Figurazioni dell’invisibile (2012)

Fixed media per installazione Giardino Sonoro / Sonic Garden di Architettura Sonora

Durata: 8’24’’

Commmissione: Biennale di Venezia

Prima esecuzione assoluta: Arsenale – Giardino delle Vergini – 56.Festival Internazionale di Musica Contemporanea – La Biennale di Venezia 2012

Le figurazioni dell’invisibile, frase desunta dal Trattato della pittura di Leonardo da Vinci, sono metafora di cambiamento, di trasformazione, di alternanza di densità e rarefazione, che simbolizzano le continue micro trasformazioni del vissuto personale, che gravitano nel regno dell’invisibilità.
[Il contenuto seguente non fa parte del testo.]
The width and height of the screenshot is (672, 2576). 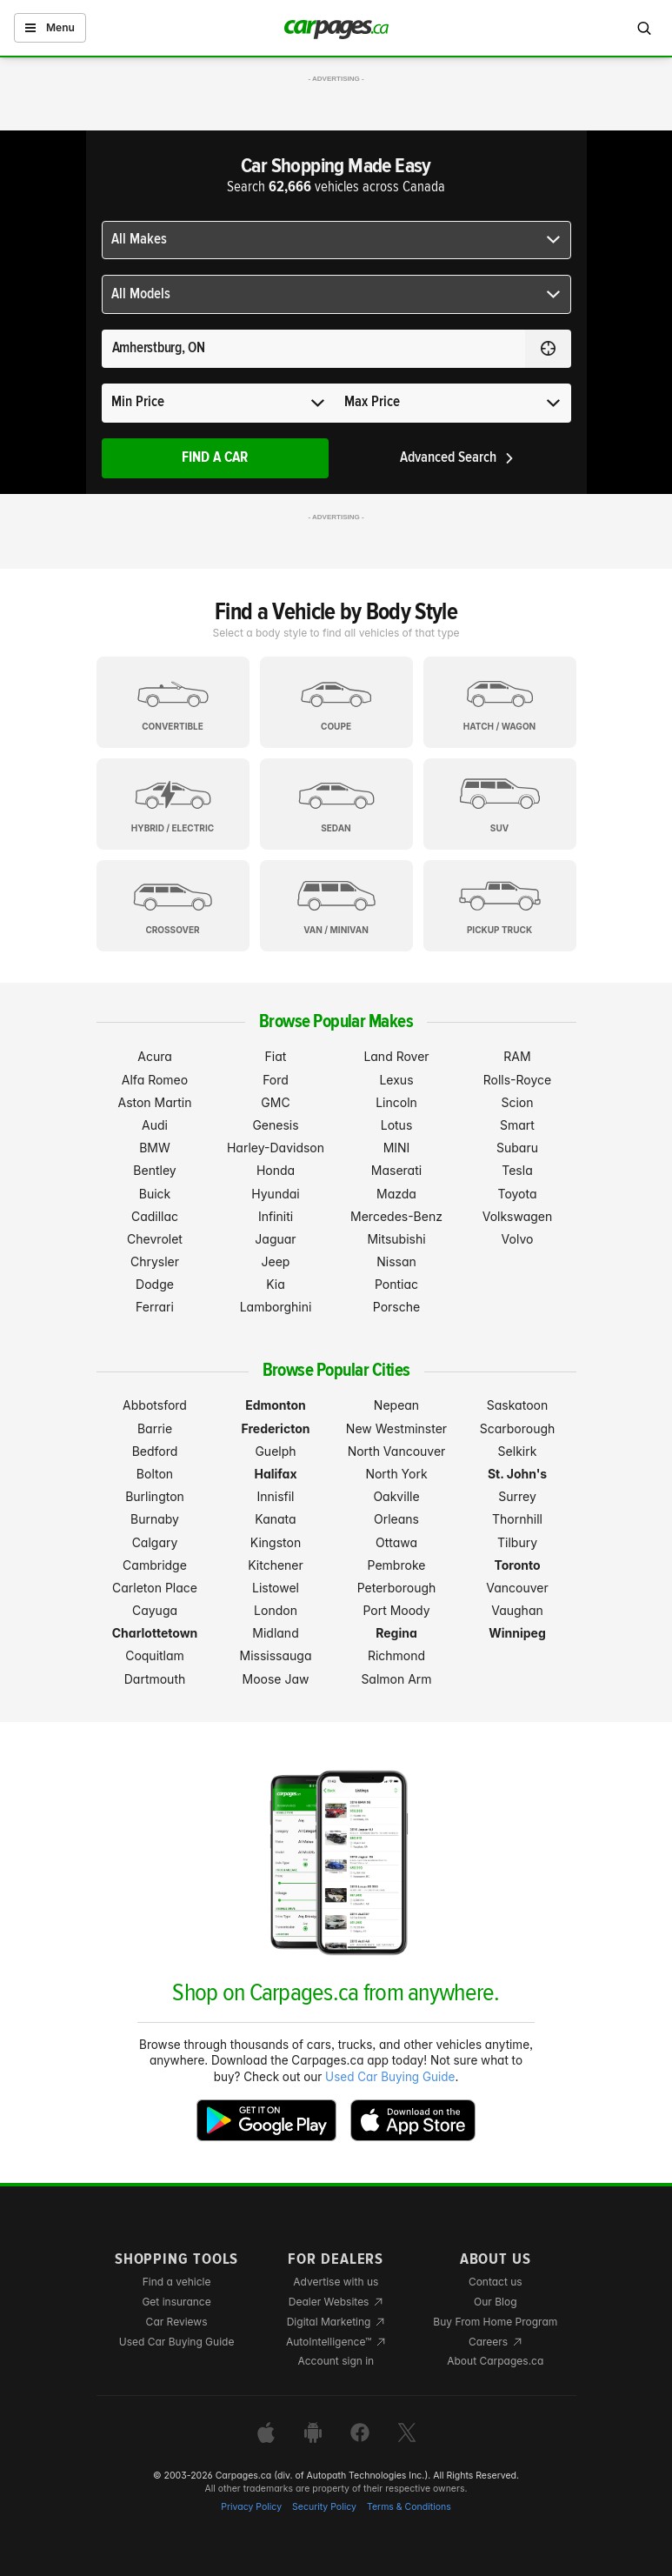 What do you see at coordinates (517, 1473) in the screenshot?
I see `St. John's` at bounding box center [517, 1473].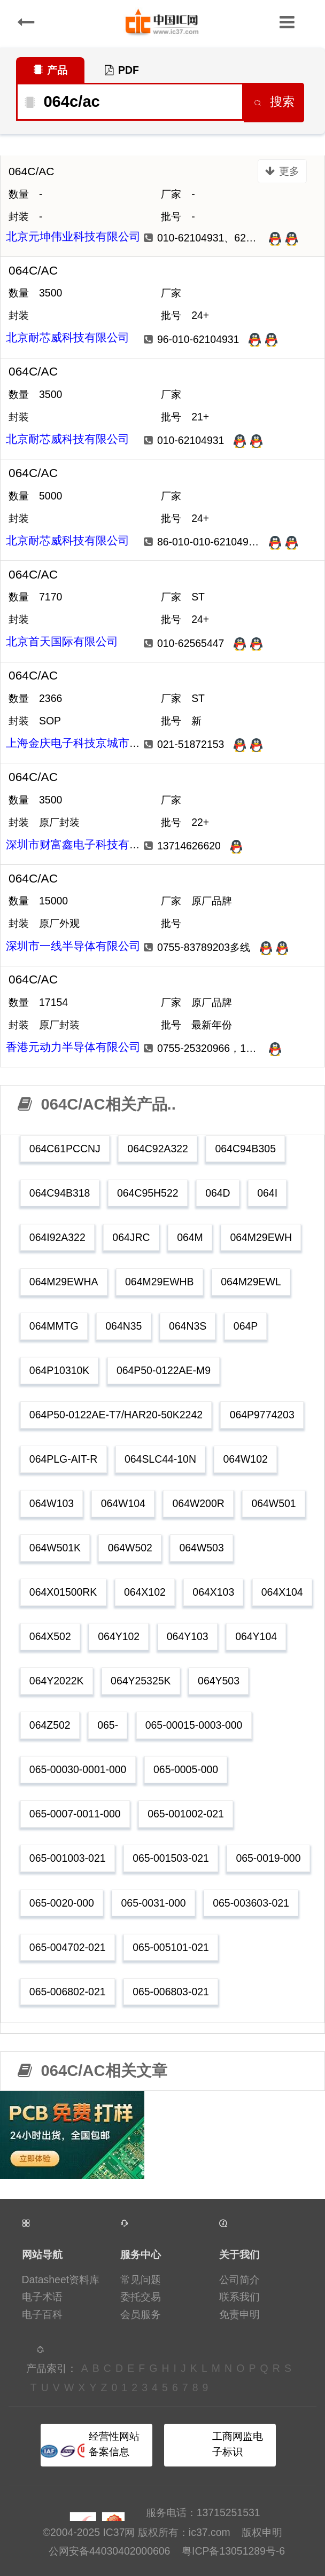 This screenshot has width=325, height=2576. What do you see at coordinates (107, 1725) in the screenshot?
I see `065-` at bounding box center [107, 1725].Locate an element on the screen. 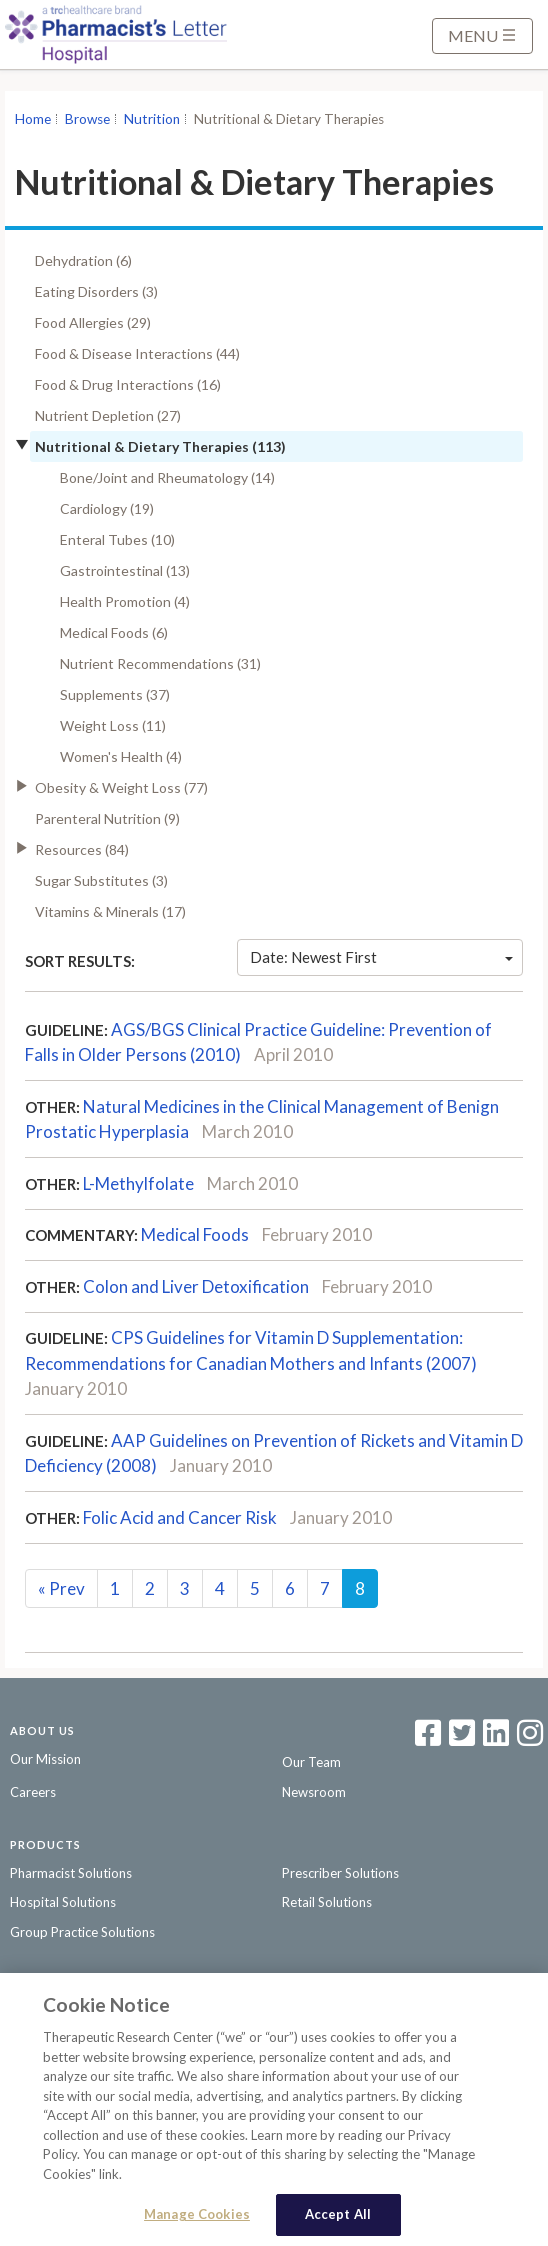 The image size is (548, 2246). Bone/Joint and Rheumatology (14) is located at coordinates (167, 477).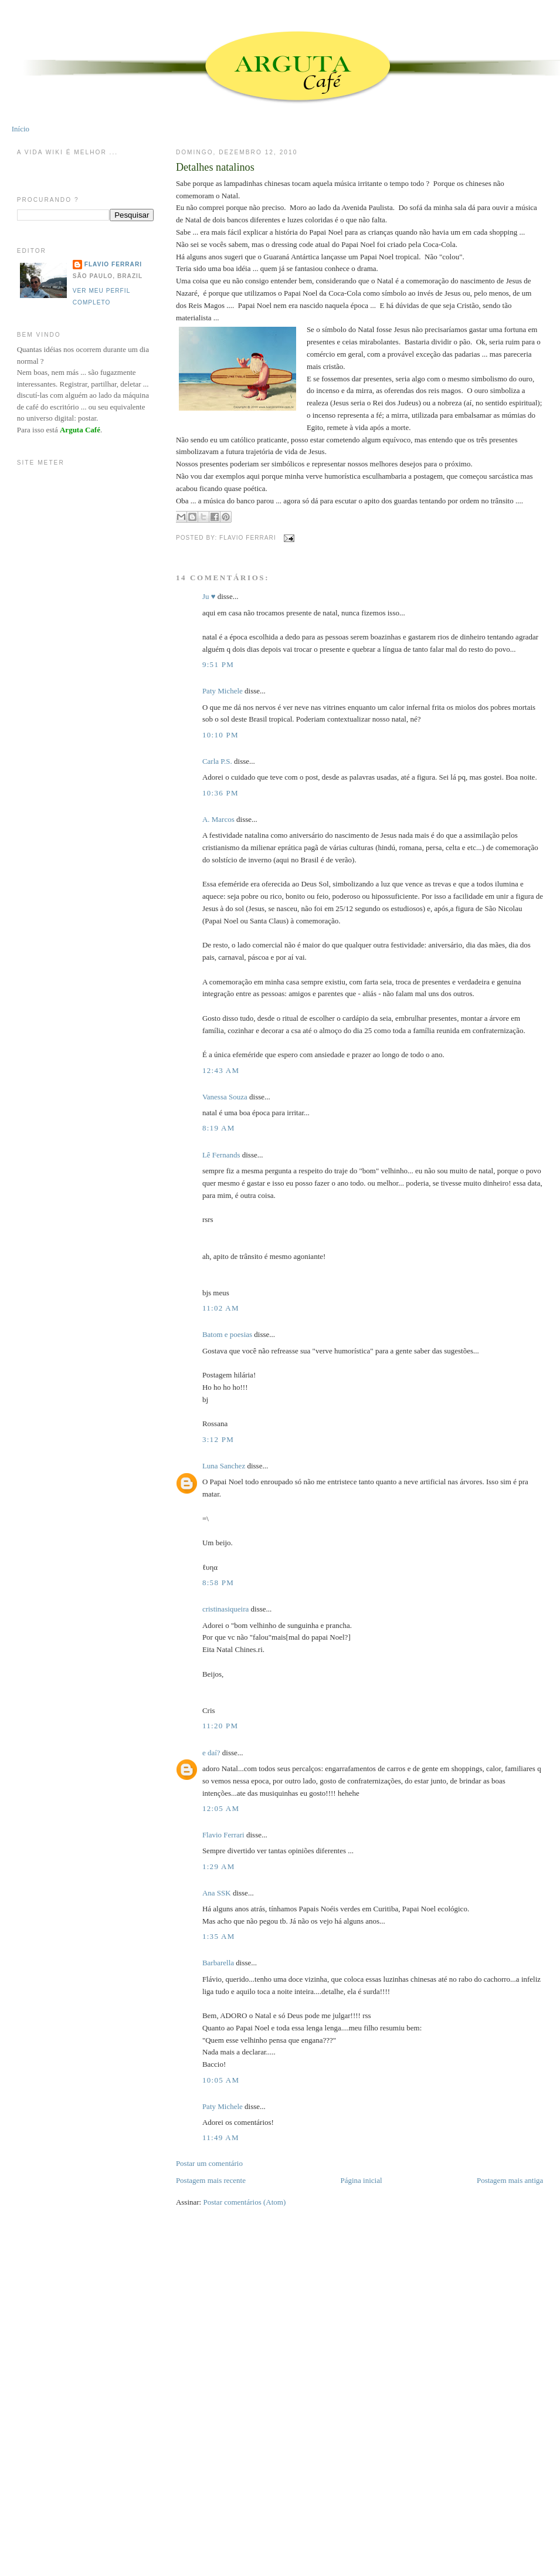 Image resolution: width=560 pixels, height=2576 pixels. What do you see at coordinates (20, 128) in the screenshot?
I see `Início` at bounding box center [20, 128].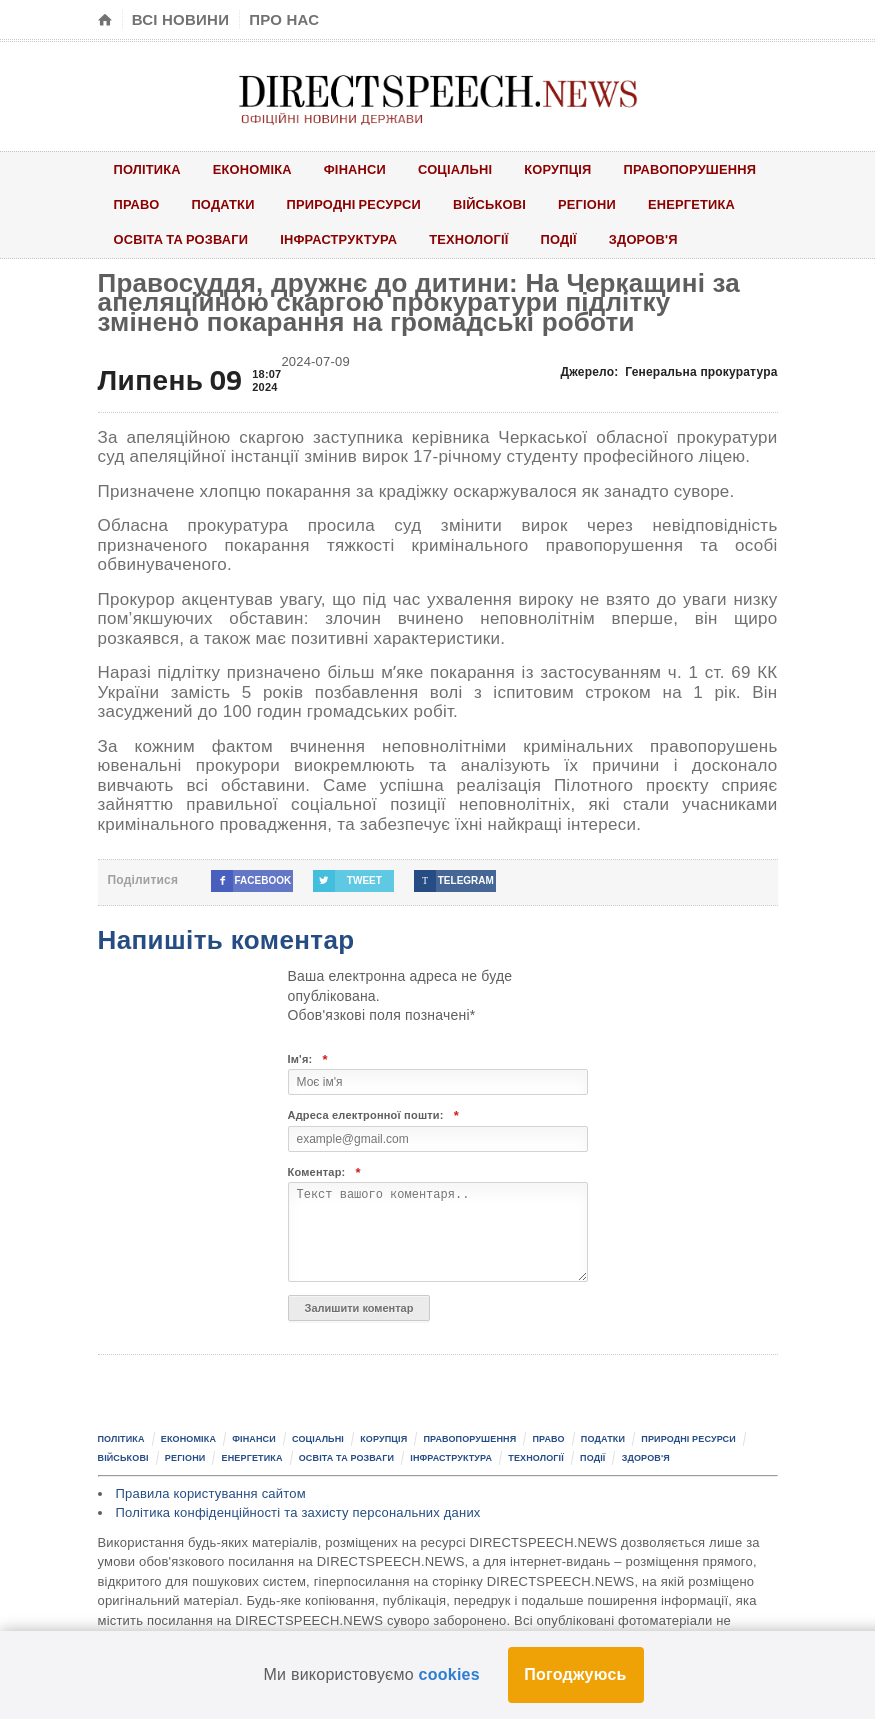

Come araldo della diversità, essa è ombra, la custode di tutto ciò che rifugge a rivelarsi. Sospesi tra luce ed ombra, tra ombra della luce e luce dell’ombra i suoni pian piano costruiscono spazi, si rivelano e si negano, saturano la scena costruita per poi sottomettersi al trionfo del naturale. In questa partitura di vuoti e di pieni si apre lo spazio dell’interazione con l’altro, dell’intromissione dell’alterità che partecipa a costruire identità nuove e mutevoli, irripetibili nella loro fuggevolezza.


 

Fixed media for the installation of Giardino Sonoro / Architettura Sonora’s Sonic Garden.

Duration: 8’24’’

Commmission: Biennale di Venezia

World premiere: Arsenale – Giardino delle Vergini – Festival Internazionale di Musica Contemporanea – La Biennale di Venezia

The figurations of the invisible, phrase mutuated from the Treatise on painting, are a metaphor for change, transformation, alternating density and rarefaction, acting in the realm of invisibility, which symbolizes the continuous micro-transformations of personal experience. As a herald of diversity, this metaphor is shadow, the guardian of inexpressibility’s dimension. The sounds, suspended between light and shadow, between the light of the shadow and the shadow of the light, slowly build spaces. The sounds, revealing and negating themselves, saturate the musical scene, vanishing, finally, in the nature. This score of full and empty spaces opens the interaction with the other, the invasion of otherness that is involved in constructing new and changing identities, unique in their slipperiness.